[Stored data]

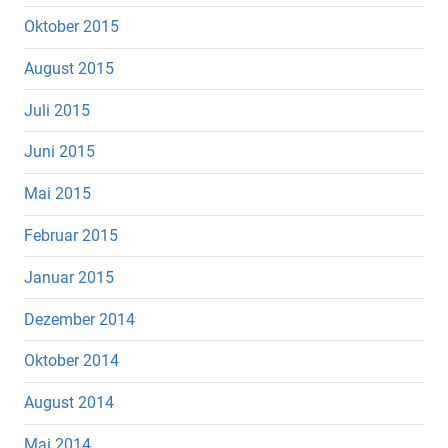
Oktober 2015
August 2015
Juli 2015
Juni 2015
Mai 2015
Februar 2015
Januar 2015
Dezember 2014
Oktober 2014
August 2014
Mai 2014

> [EXERCISE] Write out all of the records above. Keep them exact and leave out the pictures.

> [PROBLEM SOLUTION]
Oktober 2015
August 2015
Juli 2015
Juni 2015
Mai 2015
Februar 2015
Januar 2015
Dezember 2014
Oktober 2014
August 2014
Mai 2014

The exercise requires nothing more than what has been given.